Regarding food, Valter Longo, Ph.D., professor of gerontology and biological sciences and director of the Longevity Institute at the University of Southern California Leonard Davis School of Gerontology, said he and colleagues have been working on an "everyday diet" that could help with autoimmunities.
"We're not there yet," he said, but he thinks the basis will be what he describes in "The Longevity Diet," a book he published a few years ago. He also sees value in "elimination diets," wherein people typically remove potentially triggering foods from their diet and gradually add them back to try to figure out what substances seem to engender flares and symptoms.
Finley definitely thinks ankylosing spondylitis has food triggers, which he believes differ for each individual.
Longo, who has published papers on the role of nutrition in autoimmune diseases—including studies examining the potential use of fasting and fasting-mimicking diets as interventions—stressed that "complex problems do not have simple solutions." Effective approaches usually involve "personalization of the problem" and teams working together to understand how best to address what's occurring, he explained.
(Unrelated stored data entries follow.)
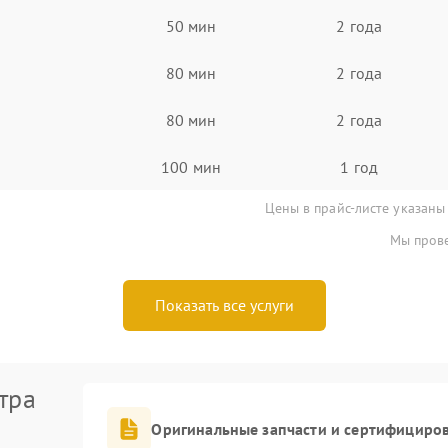
50 мин
2 года
80 мин
2 года
80 мин
2 года
100 мин
1 год
Цены в прайс-листе указаны
Мы прове
Показать все услуги
тра
Оригинальные запчасти и сертифициро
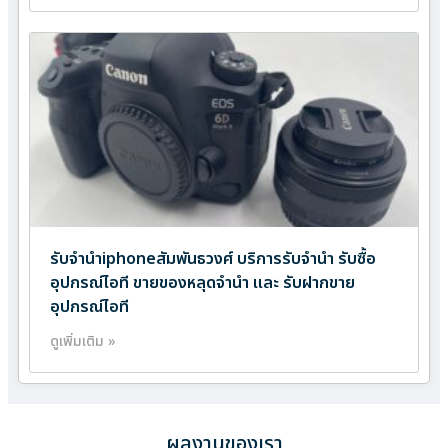
รับจำนำiphoneสัมพันธวงศ์ บริการรับจำนำ รับซื้อ
อุปกรณ์ไอที ขายของหลุดจำนำ และ รับฝากขาย
อุปกรณ์ไอที
ดูเพิ่มเติม »
ผลงานของเรา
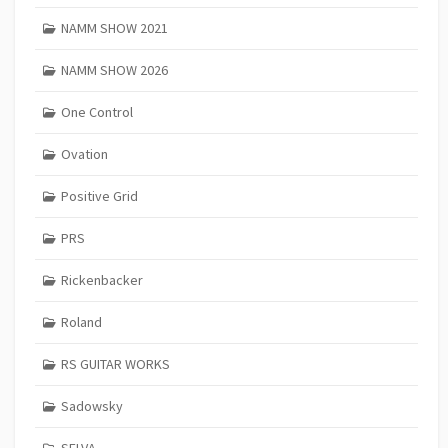
NAMM SHOW 2021
NAMM SHOW 2026
One Control
Ovation
Positive Grid
PRS
Rickenbacker
Roland
RS GUITAR WORKS
Sadowsky
SELVA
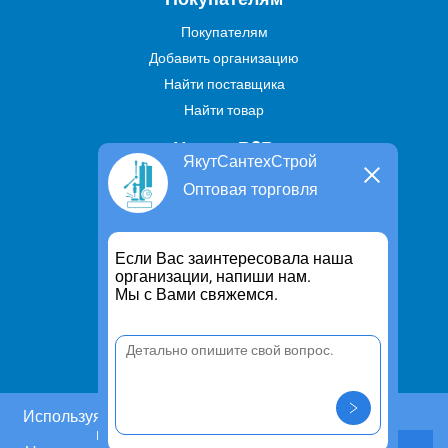
Покупателям
Добавить организацию
Найти поставщика
Найти товар
Услуги В2В
ЯкутСантехСтрой
Найти услугу
Оптовая торговля
Предложить свою услугу
Дропшиппинг
Если Вас заинтересовала наша
Транспортные услуги
организации, напиши нам.
Мы с Вами свяжемся.
Информация
Для чего существует портал
Политика конфиденциальности
Правило cookie
Пользовательское соглашение
Используя этот сайт, Вы даете согласие на
использование cookies.
Контакты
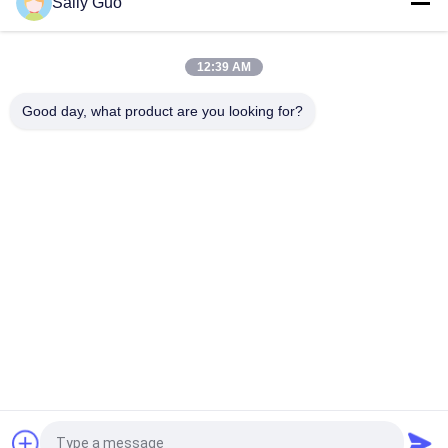
Sally Guo
LiFePO4 51.2V 100Ah 5kWh Derin Döngülü Pil Paketi Dahili Akıllı
BMS Yedekleme
12:39 AM
Endüstriyel ve Ticari Enerji Depolama 373KWH ESS Sistemi DC
Sıvı Soğutma ile
Good day, what product are you looking for?
Popüler Kategoriler
Tüm
Taşınabilir Enerji 
Lityum İyon Pil 
Depolama Sistemi
Silindirik
3,2V LiFePO4 Pil
Li-Mn Pil
Polimer Lityum İyon 
LiSOCl2 Batarya
Piller
12V LiFePO4 Pil 
Güneş Enerjisi 
Paketi
Depolama Sistemi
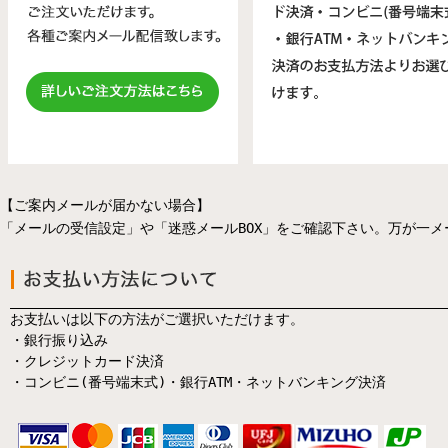
【ご案内メールが届かない場合】
「メールの受信設定」や「迷惑メールBOX」をご確認下さい。万が一
お支払いは以下の方法がご選択いただけます。
・銀行振り込み
・クレジットカード決済
・コンビニ(番号端末式)・銀行ATM・ネットバンキング決済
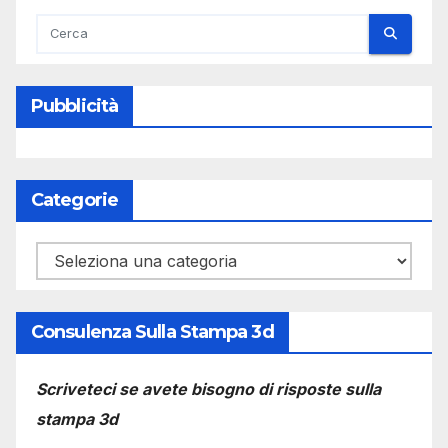
Pubblicità
Categorie
Categorie
Consulenza Sulla Stampa 3d
Scriveteci se avete bisogno di risposte sulla
stampa 3d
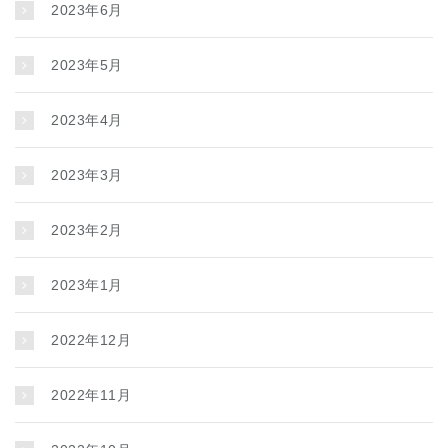
2023年6月
2023年5月
2023年4月
2023年3月
2023年2月
2023年1月
2022年12月
2022年11月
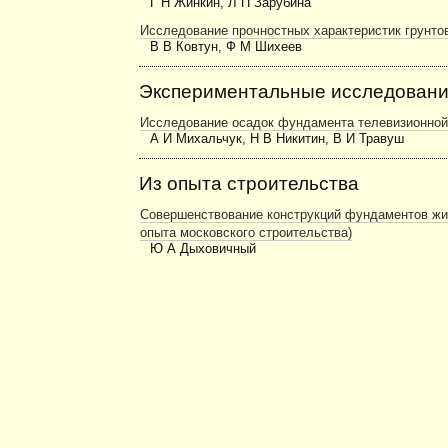
Г Н Жинкин, Л П Зарубина
Исследование прочностных характеристик грунто
В В Ковтун, Ф М Шихеев
Экспериментальные исследован
Исследование осадок фундамента телевизионной
А И Михальчук, Н В Никитин, В И Травуш
Из опыта строительства
Совершенствование конструкций фундаментов жи
опыта московского строительства)
Ю А Дыховичный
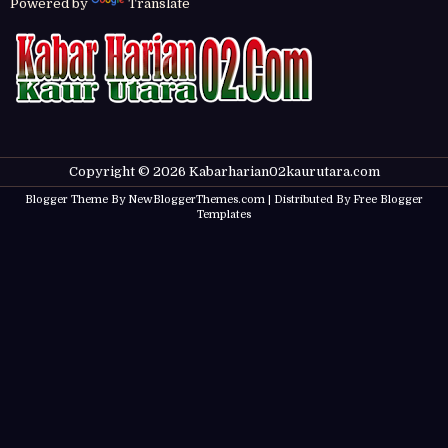
Powered by
Translate
Copyright ©
2026
Kabarharian02kaurutara.com
Blogger Theme By
NewBloggerThemes.com
| Distributed By
Free Blogger
Templates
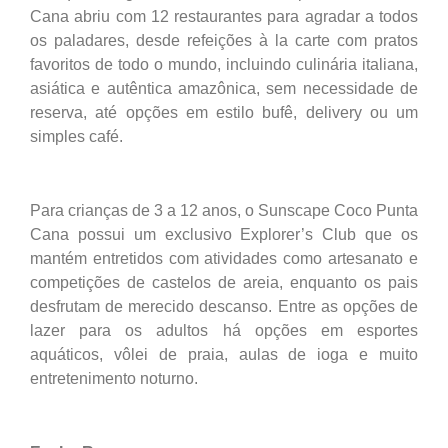
Cana abriu com 12 restaurantes para agradar a todos
os paladares, desde refeições à la carte com pratos
favoritos de todo o mundo, incluindo culinária italiana,
asiática e autêntica amazônica, sem necessidade de
reserva, até opções em estilo bufê, delivery ou um
simples café.
Para crianças de 3 a 12 anos, o Sunscape Coco Punta
Cana possui um exclusivo Explorer’s Club que os
mantém entretidos com atividades como artesanato e
competições de castelos de areia, enquanto os pais
desfrutam de merecido descanso. Entre as opções de
lazer para os adultos há opções em esportes
aquáticos, vôlei de praia, aulas de ioga e muito
entretenimento noturno.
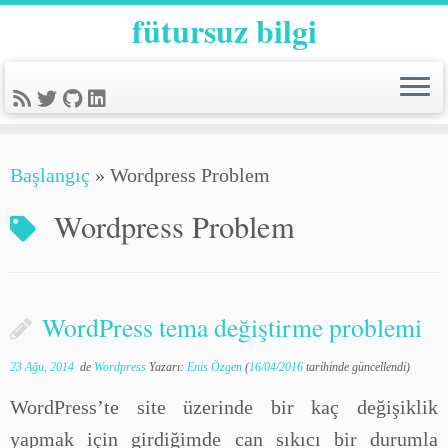
fütursuz bilgi
Başlangıç
»
Wordpress Problem
Wordpress Problem
WordPress tema değiştirme problemi
23 Ağu, 2014
de
Wordpress
Yazarı:
Enis Özgen
(
16/04/2016
tarihinde güncellendi)
WordPress’te site üzerinde bir kaç değişiklik
yapmak için girdiğimde can sıkıcı bir durumla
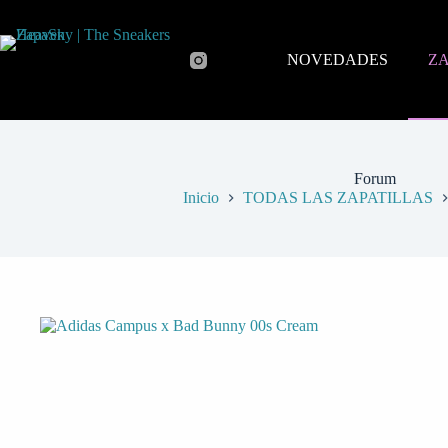
NOVEDADES
ZA
Forum
Inicio
TODAS LAS ZAPATILLAS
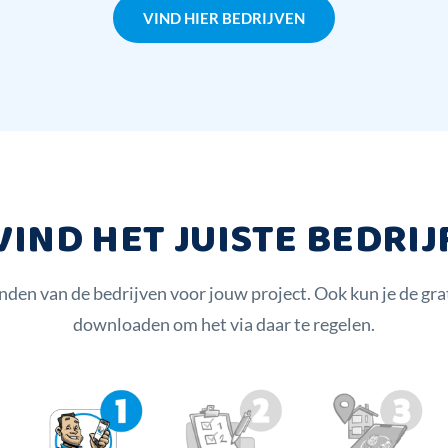
VIND HIER BEDRIJVEN
VIND HET JUISTE BEDRIJ
inden van de bedrijven voor jouw project. Ook kun je de g
downloaden om het via daar te regelen.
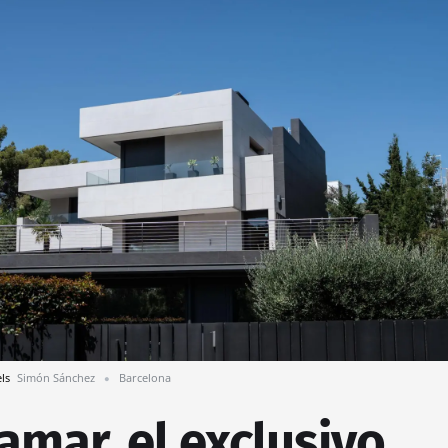
els
Simón Sánchez
Barcelona
lamar, el exclusivo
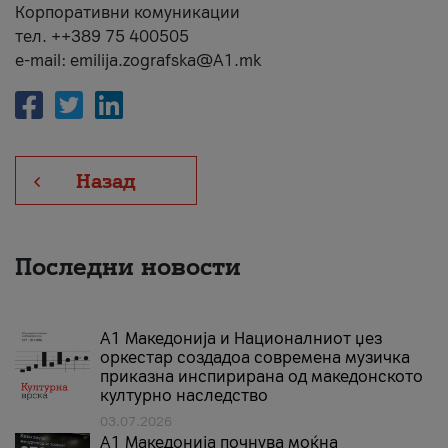
Корпоративни комуникации
тел. ++389 75 400505
e-mail: emilija.zografska@A1.mk
Назад
Последни новости
А1 Македонија и Националниот џез
оркестар создадоа современа музичка
приказна инспирирана од македонското
културно наследство
03.07.2026
A1 Македонија почнува моќна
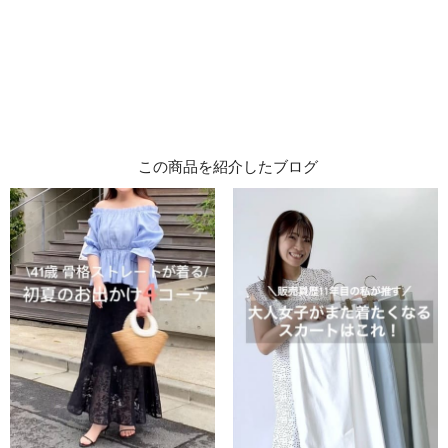
この商品を紹介したブログ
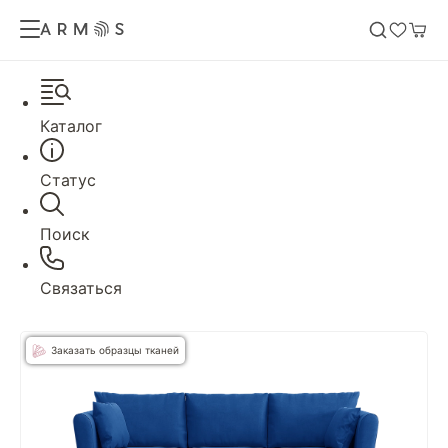
Каталог
Статус
Поиск
Связаться
Заказать образцы тканей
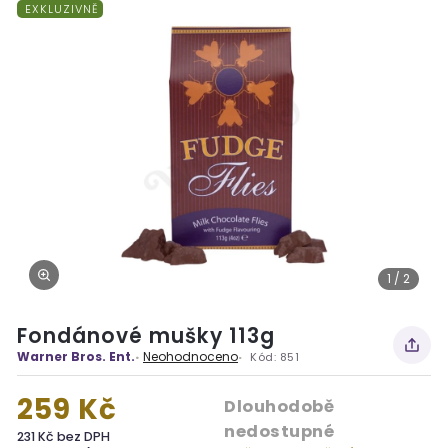
EXKLUZIVNĚ
1 / 2
Fondánové mušky 113g
Warner Bros. Ent.
Neohodnoceno
Kód:
851
259 Kč
Dlouhodobě
nedostupné
231 Kč bez DPH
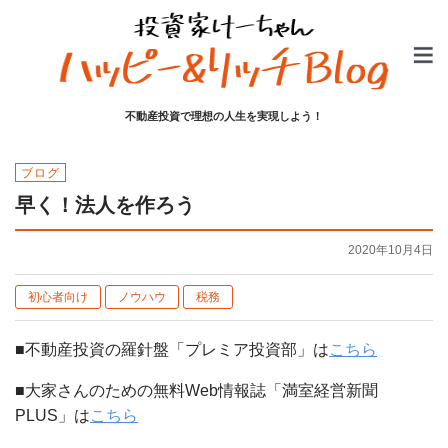
不動産投資で理想の人生を実現しよう！
ブログ
早く！法人を作ろう
2020年10月4日
初心者向け
ノウハウ
税務
■不動産投資の羅針盤「プレミア投資部」は
こちら
■大家さんのための無料Web情報誌「満室経営新聞
PLUS」は
こちら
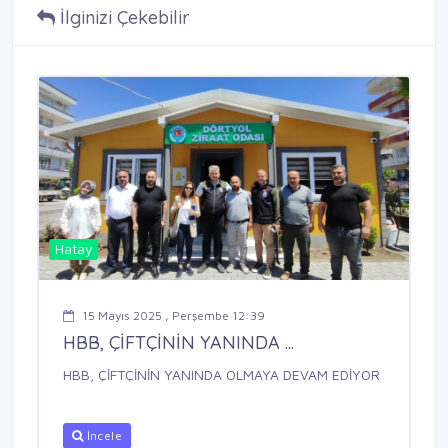
İlginizi Çekebilir
Hatay
15 Mayıs 2025 , Perşembe 12:39
HBB, ÇİFTÇİNİN YANINDA ...
HBB, ÇİFTÇİNİN YANINDA OLMAYA DEVAM EDİYOR
İncele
Longo offered a recommendation for how people with ankylosing spondylitis can seek solutions.
"The No. 1 solution would be to find a group, and you can certainly [consider] the Create Cures Foundation clinic in Los Angeles," Longo said, advising people who might self-identify or be described as AS "warriors." "You can do telemedicine. That's my recommendation. Find people that can help you. I'm not saying that people shouldn't feel self-empowered—absolutely, read and do all of it—but then find the team that really thinks differently. Not the usual team that tells you, 'Well, that's all we got. Go home,' but a team whose responsibility is to solve the problem. Not to just see you, and I'll see you again in six months. Their responsibility should be to solve the problem, right? And keep on digging until you solve it."